Type 1 Diabetes Clinical Trial
Official title:
An Internet Coping Skills Training Program for Teens With Type 1 Diabetes
The purpose of the study is to compare the effects of a 5-week internet-based coping skills training program (TeenCope) with a 5-week internet education program (Managing Diabetes) in youth (age 11-14) with type 1 diabetes on intensive insulin therapy.
It is well established that for many youth with type 1 diabetes (T1D), the developmental
stage of puberty is characterized by a significant deterioration in metabolic control.
Previous research conducted by the Yale School of Nursing demonstrates that providing
cognitive-behavioral coping skills training program (CST) as a supplement to intensive
medical treatment regimen enhances physiological and psychosocial outcomes - most notably in
youth as they approach adolescence. Successful CST programs studied at Yale consist of
weekly, in-person group sessions over a 5-week period conducted by a clinical psychologist or
social worker.
Rapid advances in technology have made the internet a compelling tool to reach out to youth
and significantly broaden the application of CST programs. Investigators at Yale (scientists,
NPs, clinical psychologists) have teamed with web specialists (computer programmers, web
designers, graphic artists, and illustrators) and youth with T1D and their parents to adapt
the successful CST program for use on the internet. In this trial, internet-based CST
(TeenCope) will be evaluated by comparing it to an internet-based education program for
managing diabetes (Managing Diabetes).
Three hundred (300) youth from 4 different sites within the U.S will take part in the study.
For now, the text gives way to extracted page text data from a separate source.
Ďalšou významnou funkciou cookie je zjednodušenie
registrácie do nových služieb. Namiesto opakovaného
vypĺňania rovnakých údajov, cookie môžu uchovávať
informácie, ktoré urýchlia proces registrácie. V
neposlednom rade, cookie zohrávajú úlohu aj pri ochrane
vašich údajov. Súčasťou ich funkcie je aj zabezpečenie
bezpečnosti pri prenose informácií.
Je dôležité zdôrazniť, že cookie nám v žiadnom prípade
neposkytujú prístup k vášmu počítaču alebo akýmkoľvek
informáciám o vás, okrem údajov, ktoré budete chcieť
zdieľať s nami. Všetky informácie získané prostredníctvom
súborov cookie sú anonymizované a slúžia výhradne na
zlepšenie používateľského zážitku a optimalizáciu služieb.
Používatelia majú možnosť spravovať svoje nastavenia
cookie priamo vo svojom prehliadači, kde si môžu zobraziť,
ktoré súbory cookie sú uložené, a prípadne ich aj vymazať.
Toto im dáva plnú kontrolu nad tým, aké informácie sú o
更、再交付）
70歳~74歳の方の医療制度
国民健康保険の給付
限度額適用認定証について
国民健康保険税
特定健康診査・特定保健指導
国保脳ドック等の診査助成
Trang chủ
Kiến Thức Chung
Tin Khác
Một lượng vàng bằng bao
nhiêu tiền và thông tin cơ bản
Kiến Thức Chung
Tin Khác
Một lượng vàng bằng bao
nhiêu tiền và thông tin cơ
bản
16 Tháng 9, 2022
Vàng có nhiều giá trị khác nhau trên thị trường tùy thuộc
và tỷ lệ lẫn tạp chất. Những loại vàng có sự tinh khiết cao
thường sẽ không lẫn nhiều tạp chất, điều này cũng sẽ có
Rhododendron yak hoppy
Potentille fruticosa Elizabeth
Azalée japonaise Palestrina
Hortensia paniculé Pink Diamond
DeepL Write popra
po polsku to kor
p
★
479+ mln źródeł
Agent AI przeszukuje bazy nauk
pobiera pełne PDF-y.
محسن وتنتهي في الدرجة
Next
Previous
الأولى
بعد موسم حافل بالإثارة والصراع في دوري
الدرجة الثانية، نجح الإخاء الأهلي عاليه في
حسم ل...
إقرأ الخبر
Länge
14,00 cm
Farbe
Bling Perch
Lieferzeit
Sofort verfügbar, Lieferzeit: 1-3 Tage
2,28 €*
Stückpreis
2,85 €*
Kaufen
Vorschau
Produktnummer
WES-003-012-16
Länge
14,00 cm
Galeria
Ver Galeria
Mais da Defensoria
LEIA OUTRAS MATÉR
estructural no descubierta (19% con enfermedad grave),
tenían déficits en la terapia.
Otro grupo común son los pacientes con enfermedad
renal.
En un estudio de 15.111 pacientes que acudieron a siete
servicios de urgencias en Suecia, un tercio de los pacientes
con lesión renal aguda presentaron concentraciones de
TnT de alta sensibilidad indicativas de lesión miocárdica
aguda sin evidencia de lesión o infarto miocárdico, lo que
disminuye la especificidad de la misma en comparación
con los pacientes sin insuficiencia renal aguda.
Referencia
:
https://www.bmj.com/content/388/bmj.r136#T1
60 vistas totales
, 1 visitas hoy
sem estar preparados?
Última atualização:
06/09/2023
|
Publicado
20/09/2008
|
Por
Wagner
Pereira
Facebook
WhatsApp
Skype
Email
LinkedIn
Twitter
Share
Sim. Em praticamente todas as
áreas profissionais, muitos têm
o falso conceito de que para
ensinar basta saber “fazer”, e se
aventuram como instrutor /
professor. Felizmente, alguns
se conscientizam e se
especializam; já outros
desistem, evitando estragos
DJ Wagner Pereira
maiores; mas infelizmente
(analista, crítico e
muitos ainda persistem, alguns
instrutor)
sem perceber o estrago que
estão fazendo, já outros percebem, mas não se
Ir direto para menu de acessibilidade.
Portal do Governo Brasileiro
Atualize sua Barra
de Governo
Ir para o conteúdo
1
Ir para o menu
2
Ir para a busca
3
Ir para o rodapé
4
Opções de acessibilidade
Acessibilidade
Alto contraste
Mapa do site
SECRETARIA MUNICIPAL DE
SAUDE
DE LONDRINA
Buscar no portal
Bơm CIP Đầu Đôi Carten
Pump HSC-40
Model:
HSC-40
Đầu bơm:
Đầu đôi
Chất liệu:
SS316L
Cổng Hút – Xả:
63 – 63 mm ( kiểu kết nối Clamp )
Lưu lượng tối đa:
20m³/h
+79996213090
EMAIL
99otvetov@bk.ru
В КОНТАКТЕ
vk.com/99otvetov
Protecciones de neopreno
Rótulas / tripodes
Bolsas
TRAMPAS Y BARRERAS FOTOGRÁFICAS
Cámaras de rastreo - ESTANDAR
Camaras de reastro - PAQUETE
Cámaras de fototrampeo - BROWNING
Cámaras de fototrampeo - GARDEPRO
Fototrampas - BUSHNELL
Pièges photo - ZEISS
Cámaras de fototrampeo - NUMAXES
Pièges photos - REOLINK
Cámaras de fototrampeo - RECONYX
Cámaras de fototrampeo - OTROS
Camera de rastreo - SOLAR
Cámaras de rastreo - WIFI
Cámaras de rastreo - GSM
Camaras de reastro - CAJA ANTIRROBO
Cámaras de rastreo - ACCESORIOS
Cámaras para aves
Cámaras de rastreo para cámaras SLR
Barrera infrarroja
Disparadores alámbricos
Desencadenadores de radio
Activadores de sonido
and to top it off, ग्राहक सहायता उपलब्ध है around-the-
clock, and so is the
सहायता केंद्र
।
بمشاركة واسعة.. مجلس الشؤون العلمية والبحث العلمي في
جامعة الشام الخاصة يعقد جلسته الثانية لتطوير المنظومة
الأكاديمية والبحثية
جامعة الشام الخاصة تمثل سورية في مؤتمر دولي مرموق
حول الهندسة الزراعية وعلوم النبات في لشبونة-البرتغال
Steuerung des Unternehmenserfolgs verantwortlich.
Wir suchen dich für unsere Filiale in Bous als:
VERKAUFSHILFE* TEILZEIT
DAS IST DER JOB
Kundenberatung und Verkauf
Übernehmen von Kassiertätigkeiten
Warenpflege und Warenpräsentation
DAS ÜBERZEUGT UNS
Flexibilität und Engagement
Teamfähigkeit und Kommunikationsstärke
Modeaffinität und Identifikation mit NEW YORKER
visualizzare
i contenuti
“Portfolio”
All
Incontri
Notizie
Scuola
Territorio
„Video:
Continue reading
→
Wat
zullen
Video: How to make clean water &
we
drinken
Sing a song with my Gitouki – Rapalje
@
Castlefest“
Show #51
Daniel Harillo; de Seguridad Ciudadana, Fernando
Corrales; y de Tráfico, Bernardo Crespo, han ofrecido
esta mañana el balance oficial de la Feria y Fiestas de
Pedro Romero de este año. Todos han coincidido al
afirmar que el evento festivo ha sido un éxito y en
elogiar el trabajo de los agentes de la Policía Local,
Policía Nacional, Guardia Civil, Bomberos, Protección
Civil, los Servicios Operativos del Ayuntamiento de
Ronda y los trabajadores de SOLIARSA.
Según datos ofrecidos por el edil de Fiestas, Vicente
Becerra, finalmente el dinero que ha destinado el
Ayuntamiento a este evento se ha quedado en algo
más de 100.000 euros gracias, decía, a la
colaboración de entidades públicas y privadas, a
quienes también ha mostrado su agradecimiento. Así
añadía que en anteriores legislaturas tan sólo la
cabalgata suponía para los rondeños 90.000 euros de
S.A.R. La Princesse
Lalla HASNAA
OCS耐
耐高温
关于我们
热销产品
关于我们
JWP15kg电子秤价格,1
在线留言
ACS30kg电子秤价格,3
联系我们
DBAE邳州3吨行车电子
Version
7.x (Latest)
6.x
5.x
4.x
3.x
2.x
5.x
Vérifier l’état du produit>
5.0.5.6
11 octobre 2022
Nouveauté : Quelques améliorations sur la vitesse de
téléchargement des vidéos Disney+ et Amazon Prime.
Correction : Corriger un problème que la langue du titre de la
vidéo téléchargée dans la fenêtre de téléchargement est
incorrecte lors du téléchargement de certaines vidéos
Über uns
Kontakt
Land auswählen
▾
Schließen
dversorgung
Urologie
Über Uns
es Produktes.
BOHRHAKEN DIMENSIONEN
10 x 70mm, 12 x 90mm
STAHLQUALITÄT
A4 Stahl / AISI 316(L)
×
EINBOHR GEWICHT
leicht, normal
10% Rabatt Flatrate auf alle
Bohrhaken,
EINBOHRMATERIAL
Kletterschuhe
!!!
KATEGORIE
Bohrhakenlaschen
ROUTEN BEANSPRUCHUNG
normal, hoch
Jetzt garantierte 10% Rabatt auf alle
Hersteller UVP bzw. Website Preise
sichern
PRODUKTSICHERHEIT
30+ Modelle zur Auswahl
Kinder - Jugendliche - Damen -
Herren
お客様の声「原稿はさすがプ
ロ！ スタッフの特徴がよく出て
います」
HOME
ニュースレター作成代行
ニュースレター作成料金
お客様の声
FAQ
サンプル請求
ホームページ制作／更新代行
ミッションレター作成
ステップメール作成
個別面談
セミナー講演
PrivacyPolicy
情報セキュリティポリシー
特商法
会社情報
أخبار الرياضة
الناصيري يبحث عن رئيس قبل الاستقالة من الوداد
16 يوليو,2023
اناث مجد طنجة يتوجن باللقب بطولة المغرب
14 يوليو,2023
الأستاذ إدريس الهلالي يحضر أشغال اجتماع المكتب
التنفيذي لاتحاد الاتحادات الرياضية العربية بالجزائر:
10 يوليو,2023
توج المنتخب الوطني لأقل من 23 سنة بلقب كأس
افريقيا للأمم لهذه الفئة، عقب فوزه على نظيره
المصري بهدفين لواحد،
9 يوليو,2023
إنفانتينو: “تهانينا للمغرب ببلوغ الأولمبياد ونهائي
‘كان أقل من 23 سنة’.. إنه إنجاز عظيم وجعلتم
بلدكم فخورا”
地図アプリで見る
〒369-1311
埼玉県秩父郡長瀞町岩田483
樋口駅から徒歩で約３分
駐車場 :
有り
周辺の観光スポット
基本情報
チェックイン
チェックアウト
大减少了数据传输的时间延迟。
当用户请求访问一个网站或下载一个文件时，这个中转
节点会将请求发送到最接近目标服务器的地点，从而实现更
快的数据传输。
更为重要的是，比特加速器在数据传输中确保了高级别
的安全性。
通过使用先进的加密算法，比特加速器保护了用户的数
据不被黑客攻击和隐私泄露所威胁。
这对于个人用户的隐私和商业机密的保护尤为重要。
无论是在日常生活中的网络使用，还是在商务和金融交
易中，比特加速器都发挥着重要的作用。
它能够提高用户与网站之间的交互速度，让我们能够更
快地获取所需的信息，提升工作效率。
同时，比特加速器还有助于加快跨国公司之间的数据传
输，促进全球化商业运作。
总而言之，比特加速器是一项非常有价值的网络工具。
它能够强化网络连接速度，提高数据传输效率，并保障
Youth will be randomly assigned to complete either the TeenCope or Managing Diabetes program
right away, and will be given the opportunity to complete the alternate program after 12
months. Data on psychosocial and disease management parameters will be collected at baseline,
3, 6, 12 and 18 months through youth filling out online questionnaires (lasting approximately
30 minutes). Clinical outcome data (height, weight, HbA1c, episodes of hypoglycemia, DKA, and
hospitalization) will be collected from the medical chart throughout the study, and parents
will complete a demographic data form.
This study has great potential for working with youth with type 1 diabetes. If proven
effective, the investigators are interested in continued dissemination and translation of
this intervention beyond their geographical location.